Вид этой свежей могилы наполнял тоской сердце игуменьи. В доброй старушке, посвятившей ей свою жизнь, она любила не одно только преданное сердце, но и живое воспоминание о том, что ей было дорого, и новая утрата расшевелила в ее душе все былое горе. Приняться немедленно за привычные занятия она не могла, но каждодневные события отрывали ее насильственно от тяжелых дум. Однако с наступлением ночи самые грустные образы преследовали ее, и она потеряла совершенно сон. Монахини придумали приходить к ней на ночь и вести между собою беседу, которая развлекла бы ее немного. Игуменья Мария согласилась на их предложение, и лишь только она ложилась в постель по окончании своей вечерней молитвы, сестры, в числе трех или четырех, являлись со своими работами, садились на пол у полуотворенной двери спальной, болтали обо всем, что им приходило на ум, и игуменья засыпала, наконец, под звук их говора.

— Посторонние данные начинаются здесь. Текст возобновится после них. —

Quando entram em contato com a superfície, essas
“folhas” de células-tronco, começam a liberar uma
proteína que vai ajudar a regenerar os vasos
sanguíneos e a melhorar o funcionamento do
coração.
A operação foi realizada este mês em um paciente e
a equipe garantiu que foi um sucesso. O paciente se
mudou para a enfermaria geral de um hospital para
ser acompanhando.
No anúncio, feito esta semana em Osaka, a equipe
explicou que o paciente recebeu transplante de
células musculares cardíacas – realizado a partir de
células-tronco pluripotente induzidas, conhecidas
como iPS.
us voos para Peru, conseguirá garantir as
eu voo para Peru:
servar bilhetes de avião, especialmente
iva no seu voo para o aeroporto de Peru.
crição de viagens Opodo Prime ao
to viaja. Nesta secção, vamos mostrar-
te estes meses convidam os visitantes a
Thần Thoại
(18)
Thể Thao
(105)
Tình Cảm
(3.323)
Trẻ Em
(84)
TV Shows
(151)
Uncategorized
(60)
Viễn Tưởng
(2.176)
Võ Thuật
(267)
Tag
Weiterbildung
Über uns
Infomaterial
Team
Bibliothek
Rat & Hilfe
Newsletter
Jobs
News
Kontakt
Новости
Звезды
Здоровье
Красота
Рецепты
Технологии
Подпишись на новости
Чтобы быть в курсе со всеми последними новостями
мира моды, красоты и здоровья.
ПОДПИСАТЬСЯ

Все, от мала до велика, старались более чем когда-нибудь выразить ей свою привязанность, и мать Мария, несмотря на то, что погибло для нее безвозвратно в жизни, сознавала, что она не одинока, что самая искренняя любовь окружает ее. Приведем здесь два случая, которые обнаружили вполне отношение монахинь к игуменьи.

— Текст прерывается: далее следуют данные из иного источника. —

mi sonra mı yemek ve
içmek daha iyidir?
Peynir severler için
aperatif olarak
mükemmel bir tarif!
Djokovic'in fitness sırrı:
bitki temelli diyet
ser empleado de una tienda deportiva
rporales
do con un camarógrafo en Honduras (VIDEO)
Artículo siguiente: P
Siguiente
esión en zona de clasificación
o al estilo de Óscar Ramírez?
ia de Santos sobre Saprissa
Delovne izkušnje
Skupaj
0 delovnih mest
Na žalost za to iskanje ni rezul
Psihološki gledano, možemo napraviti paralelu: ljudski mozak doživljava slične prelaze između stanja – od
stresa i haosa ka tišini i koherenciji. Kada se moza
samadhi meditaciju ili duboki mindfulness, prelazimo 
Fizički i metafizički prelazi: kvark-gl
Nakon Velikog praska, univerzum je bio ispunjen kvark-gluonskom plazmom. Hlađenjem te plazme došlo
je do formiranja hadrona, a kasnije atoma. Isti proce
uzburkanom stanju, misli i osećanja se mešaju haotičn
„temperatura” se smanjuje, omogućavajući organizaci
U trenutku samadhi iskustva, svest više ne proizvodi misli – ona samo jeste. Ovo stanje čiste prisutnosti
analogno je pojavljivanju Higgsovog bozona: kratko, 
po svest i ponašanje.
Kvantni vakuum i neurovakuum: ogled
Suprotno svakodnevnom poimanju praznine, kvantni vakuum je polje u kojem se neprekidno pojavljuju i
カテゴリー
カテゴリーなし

Раз, во время одного из ее путешествий в Москву, экипаж ее был опрокинут, и она сломала левую руку. Это происшествие могло дойти в преувеличенном виде до обители, и мать Мария, приехавшая в Москву, приказала немедленно своей келейнице известить сестер о случившемся и успокоить их насколько возможно. Несмотря на свои страдания, она прибавила сама к письму несколько строк, где увещевала своих "птенцов" не слишком горевать, и говорила, между прочим: "надеюсь, что скоро возвращусь к вам с кривою рукой, но с прямым сердцем".

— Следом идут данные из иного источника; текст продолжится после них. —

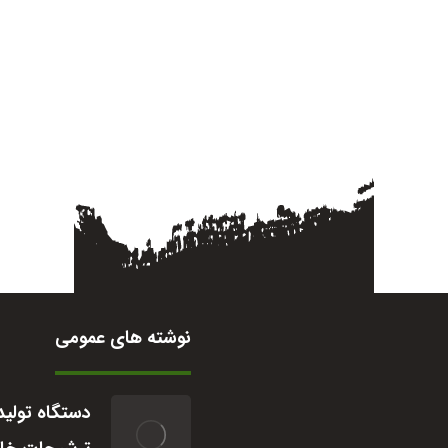
نوشته های عمومی
دستگاه تولید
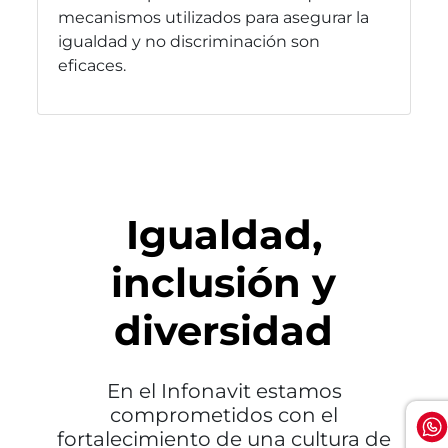
mecanismos utilizados para asegurar la
igualdad y no discriminación son
eficaces.
Igualdad,
inclusión y
diversidad
En el Infonavit estamos
comprometidos con el
fortalecimiento de una cultura de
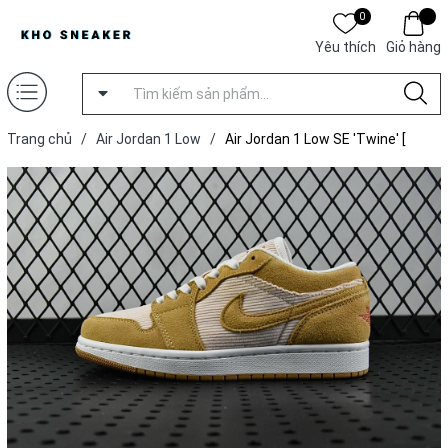
0
Yêu thích
Giỏ hàng
Trang chủ
/
Air Jordan 1 Low
/
Air Jordan 1 Low SE 'Twine' [
Xưởng T ]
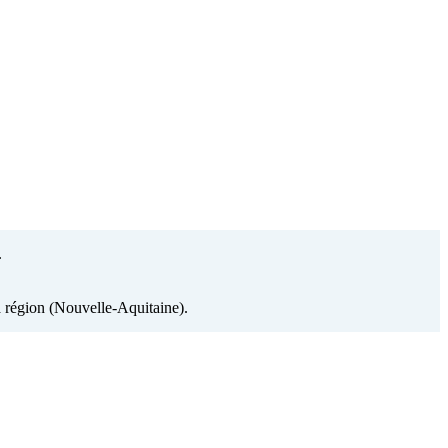
.
sa région (Nouvelle-Aquitaine).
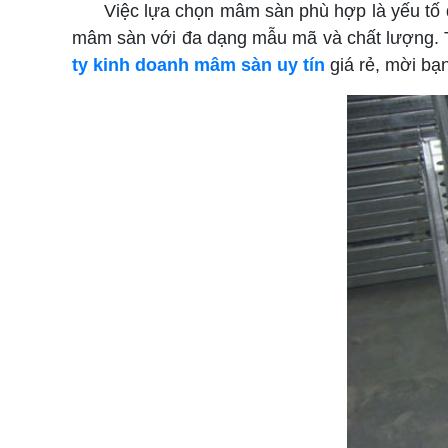
Việc lựa chọn mâm sàn phù hợp là yếu tố quyết
mâm sàn với đa dạng mẫu mã và chất lượng. T
ty kinh doanh mâm sàn uy tín
giá rẻ, mời bạn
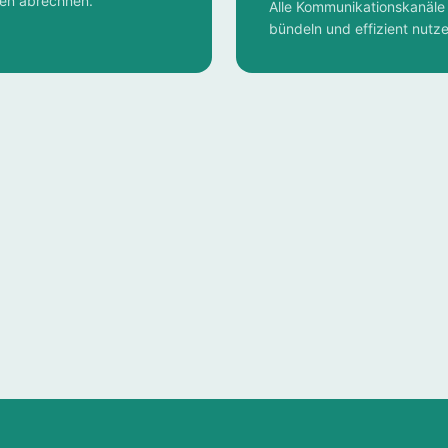
gen abrechnen.
Alle Kommunikationskanäle 
bündeln und effizient nutze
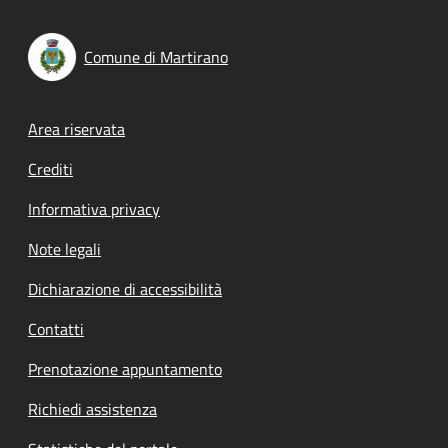
Comune di Martirano
Footer menu
Area riservata
Crediti
Informativa privacy
Note legali
Dichiarazione di accessibilità
Contatti
Prenotazione appuntamento
Richiedi assistenza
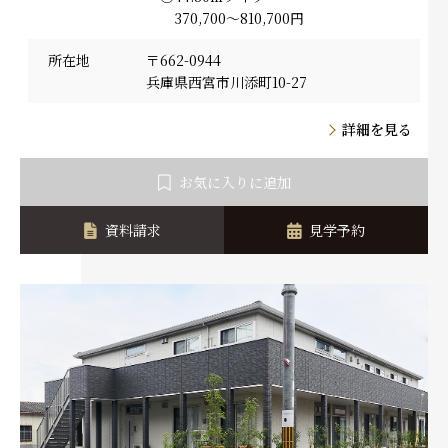
370,700～810,700円
所在地
〒662-0944
兵庫県西宮市川添町10-27
詳細を見る
お気に入りに追加
資料請求
見学予約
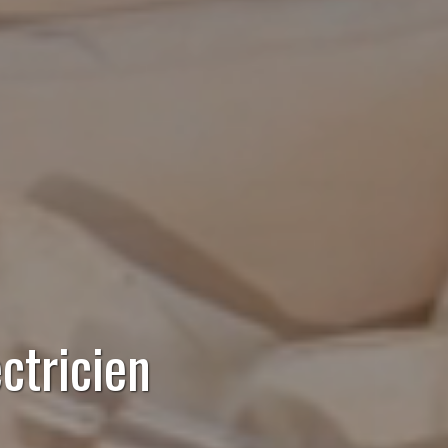
ctricien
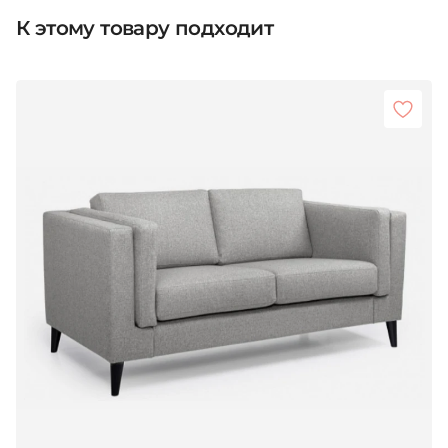
К этому товару подходит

Как скоро разнеслось по монастырю известие, что матушка сломала руку, все работы были мгновенно оставлены, расстроенные монахини сбежались к казначее и объявили ей, что идут в Москву. Казначея старалась напрасно отговорить их от этого намерения. Они настаивали и на все ее увещания отвечали, что никто их не остановит, и что они уйдут сегодня же. Наконец она им сказала:

- Матушка, уезжая, приказала мне монастырь, а вы меня не слушаетесь, так делайте, как хотите. Но ей необходим теперь покой; а если ее слишком огорчит и расстроит ваше своеволие, берите это на свою совесть.

На что ни согласились бы монахини из страха расстроить и огорчить свою матушку! Они отказались от задуманного плана и обещали не вы-ходить из должного повиновения. Священник был приглашен отслужить заздравный молебен, и каждая из сестер дала обет класть ежедневно, до возвращения игуменьи, по двенадцати земных поклонов.

В другой раз она поехала Рождественским постом в Москву навестить больного брата, у которого гостила более, нежели предполагала, и написала монахиням, что возвратится непременно к празднику.

- Уж мы давно о ней тосковали, - рассказывала одна из них, - и словно ожили, когда пришло ее письмо. С самого утра ждали мы ее в сочельник. Даже из церкви то та, то другая побежит на батарейку, - ведь оттуда дорога видна: целый день ее стерегли. Иная старушка вдруг сослепу крикнет: "матушка едет!" Мы все бросимся посмотреть: глядь! чужой экипаж, либо воз с кладью. Тут уж вечер подошел, и к заутрене ударили, а мы идем в церковь, и все приуныли: праздник нам не в праздник.

Как запели: "Слава в вышних Богу!", - и я тоже на клиросе пела, - вдруг матушка в двери. Остановились мы, разинули рты и смотрим на нее, а она погрозила нам, чтобы мы как должно стояли, а сама пошла на свое местечко. Уж кое-как мы заутреню допели, и лишь кончили, бросились к матушке, словно с ума от радости сошли. Друг дружку толкаем: которую она не успела поцеловать, та кричит: "а меня-то, матушка!" Кто ручки ее ловит, а кто на пол припадает и ножки обнимает. А она, родная наша, смеется, а у самой слезы так и текут. "Вы меня, говорит, на части разорвете: успокойтесь, глупые, ведь уж я теперь от вас не уеду".